Federal government’s $539.2 million investment into hydrogen and carbon capture welcomed by industry
By Sourced Externally
May 3, 2021
Australia’s peak body for the oil and gas industry said the federal government’s investment of more than $539.2 million for hydrogen and carbon capture would help cut the nation’s emissions.
Australia’s peak body for the oil and gas industry said more than $539.2 million announced for hydrogen and carbon capture by the federal government would help further cut nation’s emissions.
Australia Petroleum Production and Exploration Association (APPEA) chief executive Andrew McConville said many of the association’s members were already at the forefront of hydrogen development and carbon capture solutions, and the announcement on April 21 would help accelerate development.

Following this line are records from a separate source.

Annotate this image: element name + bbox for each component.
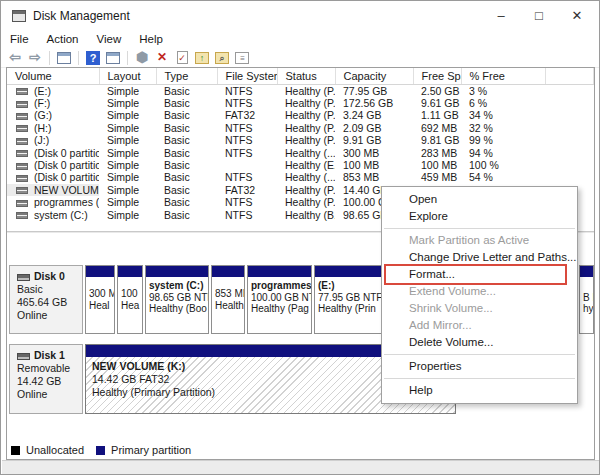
toolbar-separator: [49, 51, 50, 65]
partition-text: system (C:)98.65 GB NTFHealthy (Boo: [146, 277, 208, 315]
partition-line: 100: [121, 288, 139, 300]
status-cell: Healthy (B...: [277, 209, 335, 221]
disk-icon: [17, 353, 30, 360]
fs-cell: NTFS: [217, 97, 277, 109]
context-menu: OpenExploreMark Partition as ActiveChang…: [381, 186, 578, 404]
disk-label-0[interactable]: Disk 0Basic465.64 GBOnline: [9, 265, 83, 334]
menubar-item-file[interactable]: File: [1, 31, 38, 45]
console-window-icon[interactable]: [55, 50, 73, 66]
empty-cell: [545, 159, 594, 171]
free-cell: 9.81 GB: [413, 134, 461, 146]
close-button[interactable]: ✕: [557, 1, 597, 31]
volume-name-cell: (Disk 0 partition 5): [7, 171, 99, 183]
column-header-empty[interactable]: [545, 68, 594, 84]
minimize-button[interactable]: –: [481, 1, 521, 31]
layout-cell: Simple: [99, 209, 156, 221]
context-menu-item-properties[interactable]: Properties: [382, 358, 577, 375]
toolbar: ⇦⇨?⬢✕✓↑⌕≡: [1, 48, 599, 68]
layout-cell: Simple: [99, 184, 156, 196]
partition-box[interactable]: system (C:)98.65 GB NTFHealthy (Boo: [145, 265, 209, 334]
maximize-button[interactable]: □: [519, 1, 559, 31]
table-row[interactable]: (H:)SimpleBasicNTFSHealthy (P...2.09 GB6…: [7, 122, 594, 134]
table-row[interactable]: (G:)SimpleBasicFAT32Healthy (P...3.24 GB…: [7, 109, 594, 121]
column-header-capacity[interactable]: Capacity: [335, 68, 413, 84]
type-cell: Basic: [156, 159, 217, 171]
menubar-item-help[interactable]: Help: [130, 31, 172, 45]
delete-volume-icon[interactable]: ✕: [153, 50, 171, 66]
status-cell: Healthy (E...: [277, 159, 335, 171]
type-cell: Basic: [156, 134, 217, 146]
back-icon[interactable]: ⇦: [6, 50, 24, 66]
primary-partition-bar: [580, 266, 593, 277]
partition-box[interactable]: programmes100.00 GB NTHealthy (Pag: [247, 265, 312, 334]
column-header-free-spa-[interactable]: Free Spa...: [413, 68, 461, 84]
pct-cell: 6 %: [461, 97, 545, 109]
column-header-status[interactable]: Status: [277, 68, 335, 84]
capacity-cell: 9.91 GB: [335, 134, 413, 146]
partition-box[interactable]: 100Hea: [117, 265, 143, 334]
pct-cell: 99 %: [461, 134, 545, 146]
volume-icon: [16, 175, 28, 182]
menu-separator: [384, 354, 575, 355]
partition-line: 98.65 GB NTF: [149, 292, 205, 304]
partition-line: B N: [583, 292, 590, 304]
volume-name-cell: (Disk 0 partition 2): [7, 159, 99, 171]
partition-line: system (C:): [149, 280, 205, 292]
menu-separator: [384, 378, 575, 379]
context-menu-item-delete-volume[interactable]: Delete Volume...: [382, 334, 577, 351]
menubar-item-view[interactable]: View: [88, 31, 131, 45]
forward-icon[interactable]: ⇨: [26, 50, 44, 66]
layout-cell: Simple: [99, 122, 156, 134]
partition-text: programmes100.00 GB NTHealthy (Pag: [248, 277, 311, 315]
properties-list-icon[interactable]: ≡: [233, 50, 251, 66]
pct-cell: 3 %: [461, 84, 545, 97]
column-header-volume[interactable]: Volume: [7, 68, 99, 84]
partition-line: programmes: [251, 280, 308, 292]
partition-text: B Nhy (: [580, 277, 593, 315]
free-cell: 692 MB: [413, 122, 461, 134]
partition-text: 853 MIHealth: [212, 277, 244, 311]
table-row[interactable]: (Disk 0 partition 2)SimpleBasicHealthy (…: [7, 159, 594, 171]
type-cell: Basic: [156, 209, 217, 221]
capacity-cell: 172.56 GB: [335, 97, 413, 109]
pct-cell: 54 %: [461, 171, 545, 183]
context-menu-item-open[interactable]: Open: [382, 191, 577, 208]
partition-text: 100Hea: [118, 277, 142, 311]
column-header-file-system[interactable]: File System: [217, 68, 277, 84]
context-menu-item-help[interactable]: Help: [382, 382, 577, 399]
check-document-icon[interactable]: ✓: [173, 50, 191, 66]
table-row[interactable]: (E:)SimpleBasicNTFSHealthy (P...77.95 GB…: [7, 84, 594, 97]
table-row[interactable]: (J:)SimpleBasicNTFSHealthy (P...9.91 GB9…: [7, 134, 594, 146]
help-icon[interactable]: ?: [84, 50, 102, 66]
type-cell: Basic: [156, 147, 217, 159]
context-menu-item-explore[interactable]: Explore: [382, 208, 577, 225]
partition-line: Heal: [89, 300, 111, 312]
column-header--free[interactable]: % Free: [461, 68, 545, 84]
pointer-tool-icon[interactable]: ⬢: [133, 50, 151, 66]
type-cell: Basic: [156, 171, 217, 183]
disk-management-window: Disk Management – □ ✕ FileActionViewHelp…: [0, 0, 600, 475]
column-header-layout[interactable]: Layout: [99, 68, 156, 84]
show-console-tree-icon[interactable]: [104, 50, 122, 66]
legend-label: Primary partition: [111, 444, 191, 456]
empty-cell: [545, 171, 594, 183]
partition-box[interactable]: 300 MHeal: [85, 265, 115, 334]
status-cell: Healthy (P...: [277, 184, 335, 196]
disk-label-1[interactable]: Disk 1Removable14.42 GBOnline: [9, 344, 83, 414]
titlebar: Disk Management – □ ✕: [1, 1, 599, 31]
partition-line: Healthy (Boo: [149, 303, 205, 315]
folder-search-icon[interactable]: ⌕: [213, 50, 231, 66]
rescan-disks-icon[interactable]: ↑: [193, 50, 211, 66]
table-row[interactable]: (Disk 0 partition 1)SimpleBasicNTFSHealt…: [7, 147, 594, 159]
column-header-type[interactable]: Type: [156, 68, 217, 84]
partition-box[interactable]: 853 MIHealth: [211, 265, 245, 334]
partition-box[interactable]: B Nhy (: [579, 265, 594, 334]
table-row[interactable]: (Disk 0 partition 5)SimpleBasicNTFSHealt…: [7, 171, 594, 183]
table-row[interactable]: (F:)SimpleBasicNTFSHealthy (P...172.56 G…: [7, 97, 594, 109]
capacity-cell: 3.24 GB: [335, 109, 413, 121]
fs-cell: NTFS: [217, 147, 277, 159]
layout-cell: Simple: [99, 171, 156, 183]
partition-line: Healthy (Pag: [251, 303, 308, 315]
disk-size: 14.42 GB: [17, 375, 82, 388]
menubar-item-action[interactable]: Action: [38, 31, 88, 45]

“Our industry works both in Australia and around the world to accelerate the development of low emissions technologies,” Mr McConville said.
“Just as government investment in renewables has fast tracked projects, this will do the same and create thousands of jobs in the process.
“Natural gas plays a vital role in reducing Australia’s and Asia’s emissions.
“Australian liquefied natural gas is helping to reduce emissions in importing countries by about 170 million tonnes each year and the commitment to the development of carbon capture and hydrogen solutions will make a further substantial contribution.”
Mr McConville said gas was a pathway to a large-scale hydrogen industry.
“Australia’s LNG export success means the Australian upstream oil and gas industry has the technology, expertise, commercial and trade relationships to make, in particular, hydrogen exports a reality,” he said.
“Developing a local hydrogen industry could enable lower emissions both in Australia and internationally, reduce energy costs, deliver energy security, together with new employment and manufacturing opportunities.”
Mr McConville said carbon capture was already well established as a safe, large-scale permanent greenhouse gas emissions abatement solution.
“Australia has a natural competitive advantage to implement CCS at scale,” he said.
“We need low-cost carbon abatement to maintain Australia’s position as a leading energy exporter.”